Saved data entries
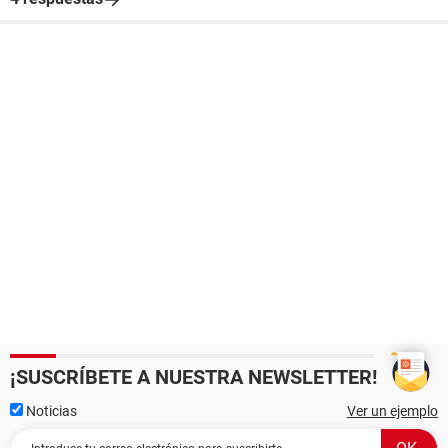
¡SUSCRÍBETE A NUESTRA NEWSLETTER!
Noticias
Ver un ejemplo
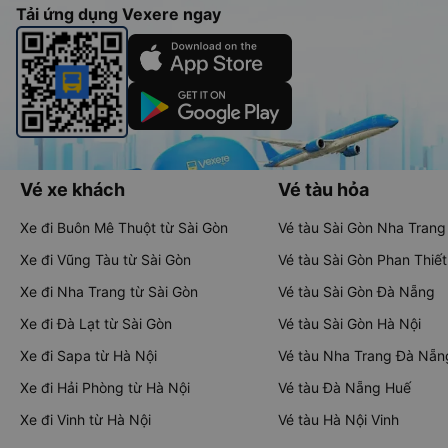
Tải ứng dụng Vexere ngay
Vé xe khách
Vé tàu hỏa
Xe đi Buôn Mê Thuột từ Sài Gòn
Vé tàu Sài Gòn Nha Trang
Xe đi Vũng Tàu từ Sài Gòn
Vé tàu Sài Gòn Phan Thiết
Xe đi Nha Trang từ Sài Gòn
Vé tàu Sài Gòn Đà Nẵng
Xe đi Đà Lạt từ Sài Gòn
Vé tàu Sài Gòn Hà Nội
Xe đi Sapa từ Hà Nội
Vé tàu Nha Trang Đà Nẵn
Xe đi Hải Phòng từ Hà Nội
Vé tàu Đà Nẵng Huế
Xe đi Vinh từ Hà Nội
Vé tàu Hà Nội Vinh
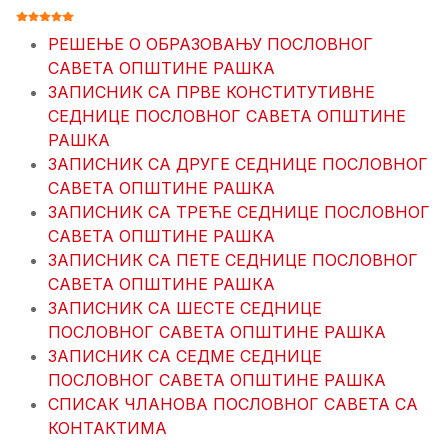
ОЦЕНА КОРИСНИКА:
5
/
5
РЕШЕЊЕ О ОБРАЗОВАЊУ ПОСЛОВНОГ
САВЕТА ОПШТИНЕ РАШКА
ЗАПИСНИК СА ПРВЕ КОНСТИТУТИВНЕ
СЕДНИЦЕ ПОСЛОВНОГ САВЕТА ОПШТИНЕ
РАШКА
ЗАПИСНИК СА ДРУГЕ СЕДНИЦЕ ПОСЛОВНОГ
САВЕТА ОПШТИНЕ РАШКА
ЗАПИСНИК СА ТРЕЋЕ СЕДНИЦЕ ПОСЛОВНОГ
САВЕТА ОПШТИНЕ РАШКА
ЗАПИСНИК СА ПЕТЕ СЕДНИЦЕ ПОСЛОВНОГ
САВЕТА ОПШТИНЕ РАШКА
ЗАПИСНИК СА ШЕСТЕ СЕДНИЦЕ
ПОСЛОВНОГ САВЕТА ОПШТИНЕ РАШКА
ЗАПИСНИК СА СЕДМЕ СЕДНИЦЕ
ПОСЛОВНОГ САВЕТА ОПШТИНЕ РАШКА
СПИСАК ЧЛАНОВА ПОСЛОВНОГ САВЕТА СА
КОНТАКТИМА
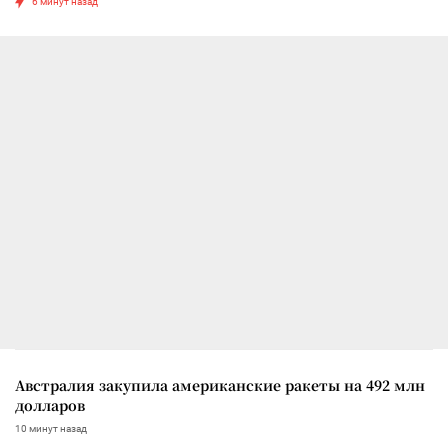
6 минут назад
Австралия закупила американские ракеты на 492 млн
долларов
10 минут назад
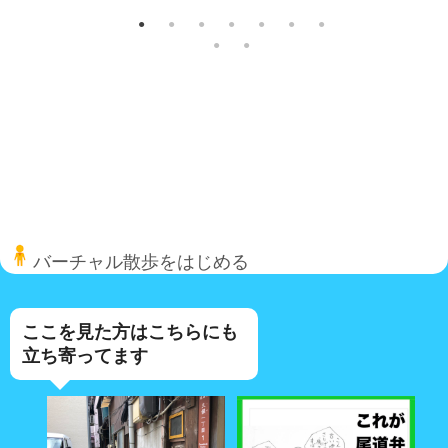
バーチャル散歩をはじめる
ここを見た方はこちらにも
立ち寄ってます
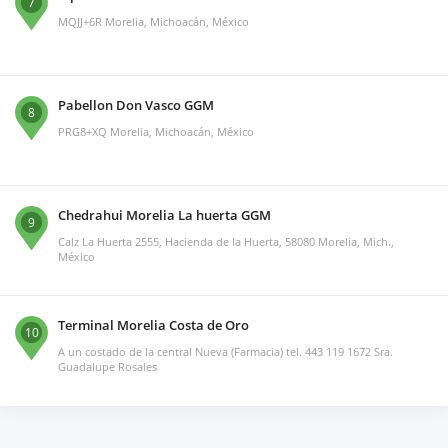
7
MQJJ+6R Morelia, Michoacán, México
Pabellon Don Vasco GGM
8
PRG8+XQ Morelia, Michoacán, México
Chedrahui Morelia La huerta GGM
9
Calz La Huerta 2555, Hacienda de la Huerta, 58080 Morelia, Mich.,
México
Terminal Morelia Costa de Oro
10
A un costado de la central Nueva (Farmacia) tel. 443 119 1672 Sra.
Guadalupe Rosales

* Try it:
Exact output of each line above is wanted, without the pictures.

* Result for this exercise:
¡SUSCRÍBETE A NUESTRA NEWSLETTER!
Noticias
Ver un ejemplo
Tải ứng dụng Vexere ngay
Vé xe khách
Vé tàu hỏa
Xe đi Buôn Mê Thuột từ Sài Gòn
Vé tàu Sài Gòn Nha Trang
Xe đi Vũng Tàu từ Sài Gòn
Vé tàu Sài Gòn Phan Thiết
Xe đi Nha Trang từ Sài Gòn
Vé tàu Sài Gòn Đà Nẵng
Xe đi Đà Lạt từ Sài Gòn
Vé tàu Sài Gòn Hà Nội
Xe đi Sapa từ Hà Nội
Vé tàu Nha Trang Đà Nẵn
Xe đi Hải Phòng từ Hà Nội
Vé tàu Đà Nẵng Huế
Xe đi Vinh từ Hà Nội
Vé tàu Hà Nội Vinh
ОЦЕНА КОРИСНИКА:
5
/
5
РЕШЕЊЕ О ОБРАЗОВАЊУ ПОСЛОВНОГ
САВЕТА ОПШТИНЕ РАШКА
ЗАПИСНИК СА ПРВЕ КОНСТИТУТИВНЕ
СЕДНИЦЕ ПОСЛОВНОГ САВЕТА ОПШТИНЕ
РАШКА
ЗАПИСНИК СА ДРУГЕ СЕДНИЦЕ ПОСЛОВНОГ
САВЕТА ОПШТИНЕ РАШКА
ЗАПИСНИК СА ТРЕЋЕ СЕДНИЦЕ ПОСЛОВНОГ
САВЕТА ОПШТИНЕ РАШКА
ЗАПИСНИК СА ПЕТЕ СЕДНИЦЕ ПОСЛОВНОГ
САВЕТА ОПШТИНЕ РАШКА
ЗАПИСНИК СА ШЕСТЕ СЕДНИЦЕ
ПОСЛОВНОГ САВЕТА ОПШТИНЕ РАШКА
ЗАПИСНИК СА СЕДМЕ СЕДНИЦЕ
ПОСЛОВНОГ САВЕТА ОПШТИНЕ РАШКА
СПИСАК ЧЛАНОВА ПОСЛОВНОГ САВЕТА СА
КОНТАКТИМА
6 минут назад
Австралия закупила американские ракеты на 492 млн
долларов
10 минут назад
バーチャル散歩をはじめる
ここを見た方はこちらにも
立ち寄ってます
7
MQJJ+6R Morelia, Michoacán, México
Pabellon Don Vasco GGM
8
PRG8+XQ Morelia, Michoacán, México
Chedrahui Morelia La huerta GGM
9
Calz La Huerta 2555, Hacienda de la Huerta, 58080 Morelia, Mich.,
México
Terminal Morelia Costa de Oro
10
A un costado de la central Nueva (Farmacia) tel. 443 119 1672 Sra.
Guadalupe Rosales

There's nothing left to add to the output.